**WORK TO COMPLETE**
From the line that contains "Mask every instance" down to the last line of the data below, restate every line word for word, skipping any images.
** INPUT follows **
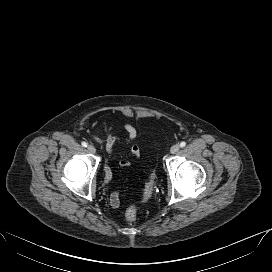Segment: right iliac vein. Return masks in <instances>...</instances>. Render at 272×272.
<instances>
[{"label":"right iliac vein","mask_w":272,"mask_h":272,"mask_svg":"<svg viewBox=\"0 0 272 272\" xmlns=\"http://www.w3.org/2000/svg\"><path fill=\"white\" fill-rule=\"evenodd\" d=\"M87 150H88L90 153H95V152H96V149H95V147H94L93 145H89V146L87 147Z\"/></svg>","instance_id":"63e3f726"}]
</instances>
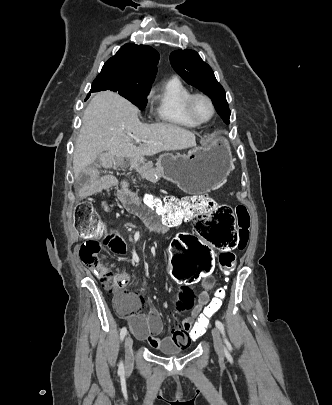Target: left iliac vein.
Segmentation results:
<instances>
[{"instance_id":"1","label":"left iliac vein","mask_w":332,"mask_h":405,"mask_svg":"<svg viewBox=\"0 0 332 405\" xmlns=\"http://www.w3.org/2000/svg\"><path fill=\"white\" fill-rule=\"evenodd\" d=\"M212 336H213V342H214V348L215 351L217 352V354L219 356H223L224 355V347L222 344V339H221V335L219 332V329L214 327L212 329Z\"/></svg>"}]
</instances>
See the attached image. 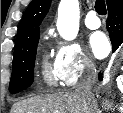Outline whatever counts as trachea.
I'll use <instances>...</instances> for the list:
<instances>
[{
    "instance_id": "trachea-1",
    "label": "trachea",
    "mask_w": 123,
    "mask_h": 113,
    "mask_svg": "<svg viewBox=\"0 0 123 113\" xmlns=\"http://www.w3.org/2000/svg\"><path fill=\"white\" fill-rule=\"evenodd\" d=\"M95 10L99 15H105L107 13L106 11V5L104 0H97L95 2Z\"/></svg>"
}]
</instances>
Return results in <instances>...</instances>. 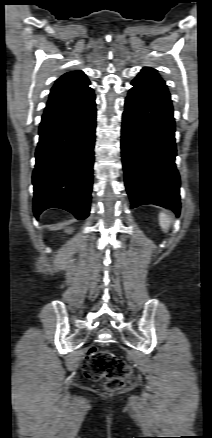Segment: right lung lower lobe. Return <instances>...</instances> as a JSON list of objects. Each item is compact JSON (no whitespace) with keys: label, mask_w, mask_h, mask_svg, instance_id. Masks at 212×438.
Segmentation results:
<instances>
[{"label":"right lung lower lobe","mask_w":212,"mask_h":438,"mask_svg":"<svg viewBox=\"0 0 212 438\" xmlns=\"http://www.w3.org/2000/svg\"><path fill=\"white\" fill-rule=\"evenodd\" d=\"M95 128L94 93L45 108L32 177L36 218L49 208L64 209L79 220L89 215Z\"/></svg>","instance_id":"obj_1"}]
</instances>
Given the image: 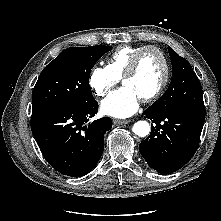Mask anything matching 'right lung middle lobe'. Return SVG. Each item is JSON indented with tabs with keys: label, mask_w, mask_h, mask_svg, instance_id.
<instances>
[{
	"label": "right lung middle lobe",
	"mask_w": 221,
	"mask_h": 221,
	"mask_svg": "<svg viewBox=\"0 0 221 221\" xmlns=\"http://www.w3.org/2000/svg\"><path fill=\"white\" fill-rule=\"evenodd\" d=\"M110 46L71 47L62 51L41 72L32 92V111L52 106L92 102L91 69Z\"/></svg>",
	"instance_id": "right-lung-middle-lobe-1"
}]
</instances>
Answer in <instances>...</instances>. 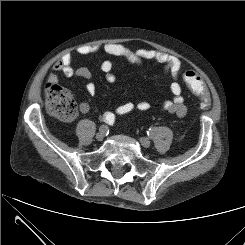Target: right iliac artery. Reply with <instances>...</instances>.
Here are the masks:
<instances>
[{
    "label": "right iliac artery",
    "instance_id": "right-iliac-artery-1",
    "mask_svg": "<svg viewBox=\"0 0 245 245\" xmlns=\"http://www.w3.org/2000/svg\"><path fill=\"white\" fill-rule=\"evenodd\" d=\"M108 117V116H107ZM107 124H112L113 122H114V118H113V120H110V119H105L104 120ZM99 130H101L103 133H105L106 135L109 133V129H108V127L106 126V125H102L101 127H100V129Z\"/></svg>",
    "mask_w": 245,
    "mask_h": 245
}]
</instances>
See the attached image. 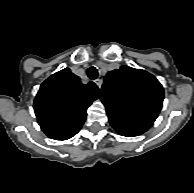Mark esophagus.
Wrapping results in <instances>:
<instances>
[{
	"mask_svg": "<svg viewBox=\"0 0 194 193\" xmlns=\"http://www.w3.org/2000/svg\"><path fill=\"white\" fill-rule=\"evenodd\" d=\"M95 83H96V85L98 86V88L101 89L102 83H103L102 79H99V78L96 79V80H95Z\"/></svg>",
	"mask_w": 194,
	"mask_h": 193,
	"instance_id": "1",
	"label": "esophagus"
}]
</instances>
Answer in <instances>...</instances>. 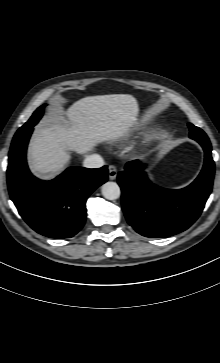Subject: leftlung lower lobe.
Masks as SVG:
<instances>
[{
    "instance_id": "0a47b994",
    "label": "left lung lower lobe",
    "mask_w": 220,
    "mask_h": 363,
    "mask_svg": "<svg viewBox=\"0 0 220 363\" xmlns=\"http://www.w3.org/2000/svg\"><path fill=\"white\" fill-rule=\"evenodd\" d=\"M192 139L203 147L205 161L197 179L186 188L167 190L151 184L138 161L128 162L119 172L123 211L128 223L141 235H175L189 228L201 214L212 190L215 166L209 139Z\"/></svg>"
}]
</instances>
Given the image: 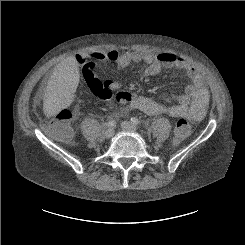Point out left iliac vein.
Here are the masks:
<instances>
[{
    "instance_id": "4c4485c4",
    "label": "left iliac vein",
    "mask_w": 245,
    "mask_h": 245,
    "mask_svg": "<svg viewBox=\"0 0 245 245\" xmlns=\"http://www.w3.org/2000/svg\"><path fill=\"white\" fill-rule=\"evenodd\" d=\"M121 127L124 131H129V132H136L137 131V127L129 121H123L121 123Z\"/></svg>"
}]
</instances>
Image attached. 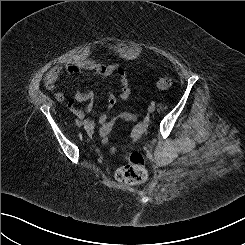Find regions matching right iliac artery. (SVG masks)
I'll use <instances>...</instances> for the list:
<instances>
[{"label":"right iliac artery","mask_w":245,"mask_h":245,"mask_svg":"<svg viewBox=\"0 0 245 245\" xmlns=\"http://www.w3.org/2000/svg\"><path fill=\"white\" fill-rule=\"evenodd\" d=\"M75 123L79 125L80 121L78 119H75Z\"/></svg>","instance_id":"82829eb1"}]
</instances>
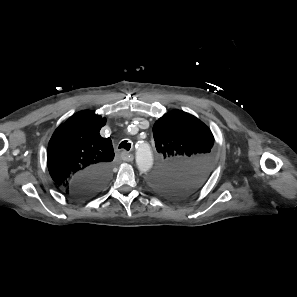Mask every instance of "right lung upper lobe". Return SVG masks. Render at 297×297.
<instances>
[{
	"label": "right lung upper lobe",
	"instance_id": "cb5924a9",
	"mask_svg": "<svg viewBox=\"0 0 297 297\" xmlns=\"http://www.w3.org/2000/svg\"><path fill=\"white\" fill-rule=\"evenodd\" d=\"M105 124V118L84 110L56 129L48 145L47 165L58 186L67 190L75 175L95 166L111 165V139L99 134Z\"/></svg>",
	"mask_w": 297,
	"mask_h": 297
}]
</instances>
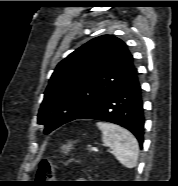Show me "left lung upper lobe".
** End of INPUT **
**OUTPUT FOR THIS TASK**
Mask every instance of "right lung upper lobe". Return SVG masks. Render at 297×297.
<instances>
[{
	"label": "right lung upper lobe",
	"instance_id": "cb5924a9",
	"mask_svg": "<svg viewBox=\"0 0 297 297\" xmlns=\"http://www.w3.org/2000/svg\"><path fill=\"white\" fill-rule=\"evenodd\" d=\"M105 124V118L84 110L56 129L48 145L47 165L58 186L67 190L75 175L95 166L111 165V139L99 134Z\"/></svg>",
	"mask_w": 297,
	"mask_h": 297
}]
</instances>
Show me "left lung upper lobe".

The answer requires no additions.